Quase 200 nações se preparam para enfrentar as mudanças climáticas na COP27 no Egito. Isso é apenas falatório, ou a reunião realmente importa?
Menos significativa que a COP26, a reunião em Sharm el-Sheikh é mais uma oportunidade para um compromisso renovado em mitigação e financiamento, e decidir sobre os próximos passos para a realização desses compromissos
Menos significativa que a COP26, a reunião em Sharm el-Sheikh é mais uma oportunidade para um compromisso renovado em mitigação e financiamento, e decidir sobre os próximos passos para a realização desses compromissos
Por Matt McDonald*
Em um encontro crucial para enfrentar a crise climática, quase 200 países se reunirão no Egito no início de novembro para uma “Conferência das Partes”, ou COP27.

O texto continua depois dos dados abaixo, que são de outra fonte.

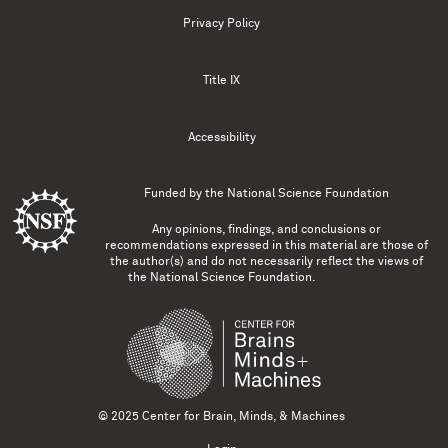
Privacy Policy
Title IX
Accessibility
Funded by the
National Science Foundation
Any opinions, findings, and conclusions or
recommendations expressed in this material are those of
the author(s) and do not necessarily reflect the views of
the National Science Foundation.
© 2025 Center for Brain, Minds, & Machines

Você pode se lembrar de ouvir sobre a COP26 em Glasgow nessa época do ano passado. Foi muitas vezes saudada como nossa “última melhor chance” de manter o aquecimento global abaixo de 1,5 ℃ neste século.
Desde então, as emissões atingiram níveis recordes após a desaceleração da pandemia. E só este ano, vimos dezenas de desastres catastróficos, desde secas no Chifre da África até inundações no Paquistão, África do Sul e Austrália, e incêndios florestais e ondas de calor na Europa, Estados Unidos, Mongólia e América do Sul, entre outros.

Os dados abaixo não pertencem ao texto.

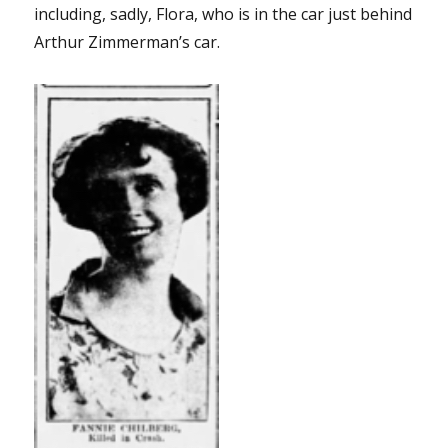
including, sadly, Flora, who is in the car just behind
Arthur Zimmerman’s car.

Como disse o secretário-geral das Nações Unidas, António Guterres, esta semana:
“Em todas as frentes climáticas, a única solução é uma ação decisiva e solidária. A COP27 é o lugar para todos os países […] mostrarem que estão nessa luta e juntos nela.”
Então, à medida que os desastres se intensificam e a guerra se intensifica na Ucrânia, o que podemos esperar desta importante cúpula?

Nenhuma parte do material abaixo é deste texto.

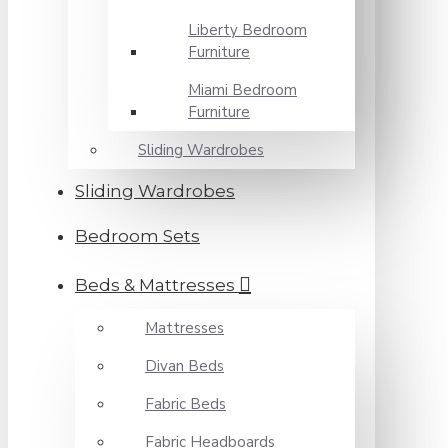
Liberty Bedroom
Furniture
Miami Bedroom
Furniture
Sliding Wardrobes
Sliding Wardrobes
Bedroom Sets
Beds & Mattresses
Mattresses
Divan Beds
Fabric Beds
Fabric Headboards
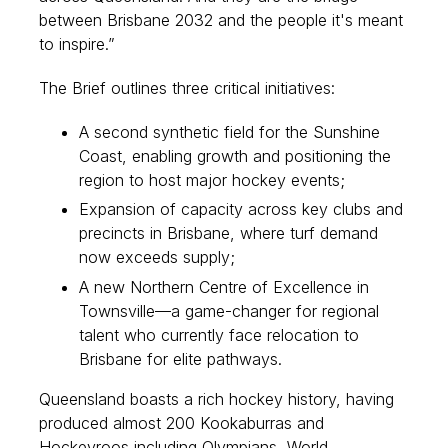
between Brisbane 2032 and the people it's meant
to inspire.”
The Brief outlines three critical initiatives:
A second synthetic field for the Sunshine
Coast, enabling growth and positioning the
region to host major hockey events;
Expansion of capacity across key clubs and
precincts in Brisbane, where turf demand
now exceeds supply;
A new Northern Centre of Excellence in
Townsville—a game-changer for regional
talent who currently face relocation to
Brisbane for elite pathways.
Queensland boasts a rich hockey history, having
produced almost 200 Kookaburras and
Hockeyroos including Olympians, World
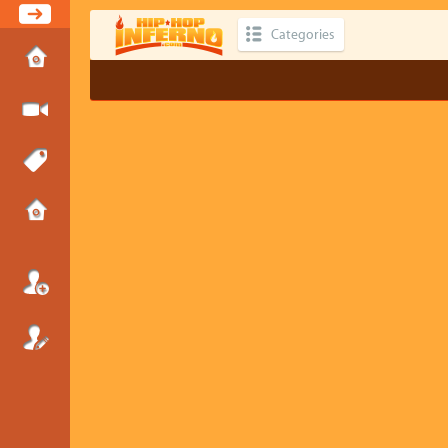
Categories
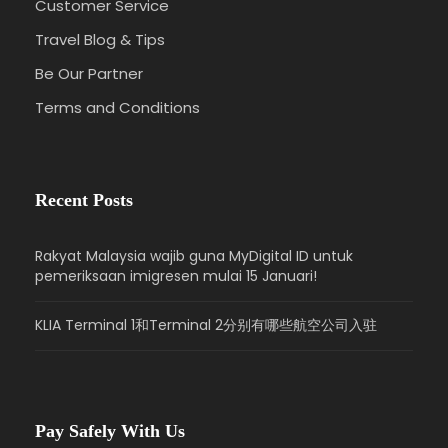
Customer Service
Travel Blog & Tips
Be Our Partner
Terms and Conditions
Recent Posts
Rakyat Malaysia wajib guna MyDigital ID untuk
pemeriksaan imigresen mulai 15 Januari!
KLIA Terminal 1和Terminal 2分别有哪些航空公司入驻
Pay Safely With Us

O que acontece nas reuniões da COP?
As Conferências das Partes são realizadas sob a Convenção-Quadro das Nações Unidas sobre Mudanças Climáticas (UNFCCC), e este ano marca seu 30º aniversário desde que foi estabelecido na Cúpula da Terra do Rio de 1992. A COP27 será realizada na cidade turística de Sharm el-Sheikh, no Egito.
As COPs permitem que a comunidade internacional decida sobre uma alocação justa de responsabilidade para lidar com as mudanças climáticas. Ou seja, quem deve liderar na redução de emissões, quem deve pagar pela transição para novas formas de produção de energia e quem deve compensar aqueles que já sentem os efeitos das mudanças climáticas.
Elas também permitem que os países acordem regras para cumprir compromissos ou processos para transferir fundos e recursos dos países ricos para os mais pobres. E elas oferecem oportunidades para compartilhar as últimas pesquisas sobre mudanças climáticas.
Tão importante quanto isso, as reuniões da COP concentram a atenção internacional na crise climática e nas respostas a ela. Isso cria pressão para que os países assumam novos compromissos ou, pelo menos, desempenhem um papel construtivo nas negociações.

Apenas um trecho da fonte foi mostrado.